2007年11月27日火曜日

Aging with Grace. Aging with Dignity



認知症についての三回に及ぶ勉強会の今晩が最終回。
講師のM先生の名調子も三度目で益々熱が入る。
三回ともたいへん勉強になったが、今日の講演の最後に紹介された話と言葉は大変感動的で心に残った。
米国では1986年からNun Studyと呼ばれる高齢の修道女を対象としたアルツハイマー病の前向き調査が進行中で、崇高な篤志で死後献脳してくれた修道女の脳が解剖され調べられているという。そこから多くの知見が得られているが、驚嘆すべきことのひとつに、生前に認知症の症状がみられなかったにもかかわらず脳には高度のアルツハイマー病の病変がみられた例が数%もあり、脳の神秘的とも云えるという”力”を思わせ、またアルツハイマー病の発症予防や進行を抑制に希望的な事実として受け止められた。
この話を紹介されたとき、”Aging with Grace(優雅なる加齢)”という言葉も紹介された。(これはNun studyを紹介したデビィッド・スノウド博士の著作のタイトルでもある)なんと美しい言葉だろうか。
加齢が、身体能力や知的能力の衰退でしかないのなら、それは忌むべき事としか思えない。が、加齢は人智を尽くして今なお避け得られない天命でもある。

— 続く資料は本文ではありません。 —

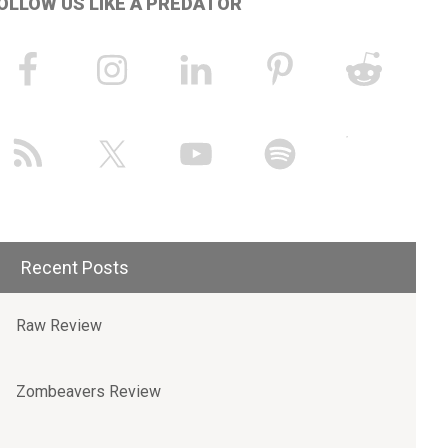
OLLOW US LIKE A PREDATOR
Recent Posts
Raw Review
Zombeavers Review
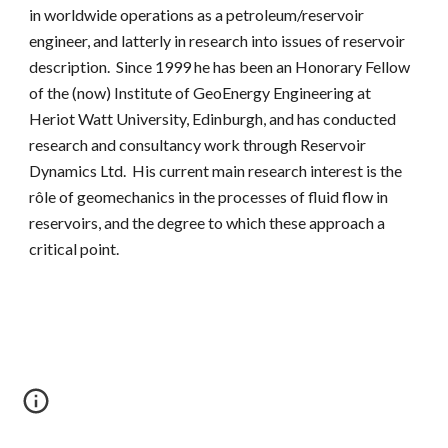
in worldwide operations as a petroleum/reservoir
engineer, and latterly in research into issues of reservoir
description. Since 1999 he has been an Honorary Fellow
of the (now) Institute of
GeoEnergy
Engineering at
Heriot Watt University, Edinburgh, and has conducted
research and consultancy work through Reservoir
Dynamics Ltd. His current main research interest is the
rôle of geomechanics in the processes of fluid flow in
reservoirs, and the degree to which these approach a
critical point.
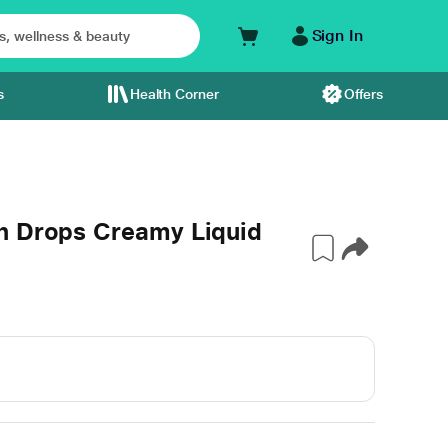
Sign In
s
Health Corner
Offers
h Drops Creamy Liquid
l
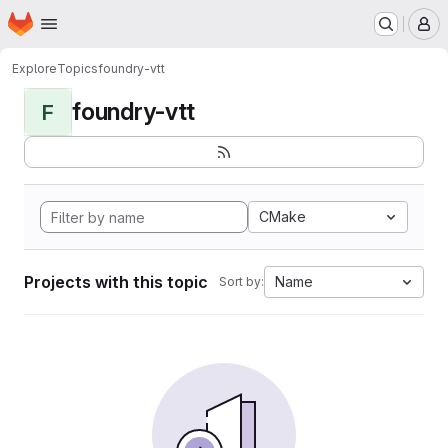
Homepage
Skip to main content
M
Explore
Topics
foundry-vtt
foundry-vtt
F
CMake
Projects with this topic
Name
Sort by:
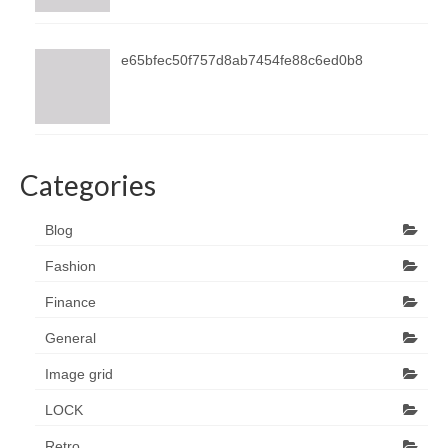
e65bfec50f757d8ab7454fe88c6ed0b8
Categories
Blog
Fashion
Finance
General
Image grid
LOCK
Retro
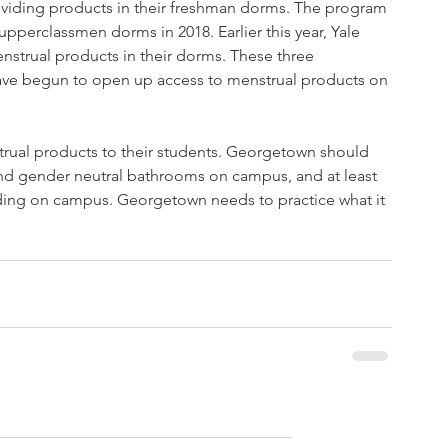
oviding products in their freshman dorms. The program 
pperclassmen dorms in 2018. Earlier this year, Yale 
strual products in their dorms. These three 
t have begun to open up access to menstrual products on 
strual products to their students. Georgetown should 
nd gender neutral bathrooms on campus, and at least 
ding on campus. Georgetown needs to practice what it 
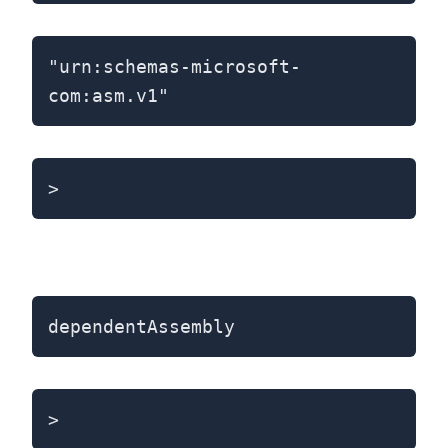
"urn:schemas-microsoft-
com:asm.v1"
>
dependentAssembly
>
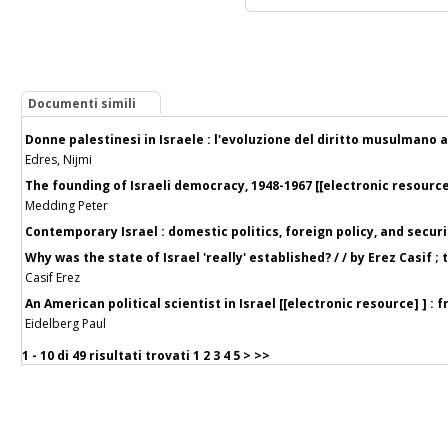
Documenti simili
Donne palestinesi in Israele : l'evoluzione del diritto musulmano a
Edres, Nijmi
The founding of Israeli democracy, 1948-1967 [[electronic resource
Medding Peter
Contemporary Israel : domestic politics, foreign policy, and secur
Why was the state of Israel 'really' established? / / by Erez Casif ;
Casif Erez
An American political scientist in Israel [[electronic resource] ] :
Eidelberg Paul
1 - 10 di
49 risultati trovati
1
2
3
4
5
>
>>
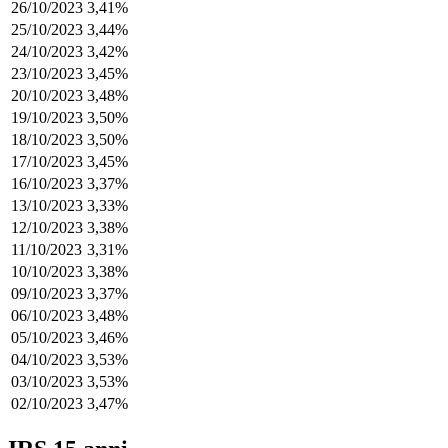
26/10/2023
3,41%
25/10/2023
3,44%
24/10/2023
3,42%
23/10/2023
3,45%
20/10/2023
3,48%
19/10/2023
3,50%
18/10/2023
3,50%
17/10/2023
3,45%
16/10/2023
3,37%
13/10/2023
3,33%
12/10/2023
3,38%
11/10/2023
3,31%
10/10/2023
3,38%
09/10/2023
3,37%
06/10/2023
3,48%
05/10/2023
3,46%
04/10/2023
3,53%
03/10/2023
3,53%
02/10/2023
3,47%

ならば、優雅に歳を重ね老いる、それは能力の衰退に悲嘆するばかりではない日々があるに違いない。
 さらにM先生は、勉強会第一回目で紹介された言葉”Aging with Dignity(尊厳ある加齢)”も、再び示されて講演を閉じられた。
 
    ”Aging with Grace(優雅なる加齢)” 
    ”Aging with Dignity(尊厳ある加齢)”

 並べてみると、ともに、なんとも美しく、味わい深い、深遠な響きをもった言葉だろうか。
認知症高齢者のみならず、すべての高齢者が目指すべき目標であり到達点であるように思う。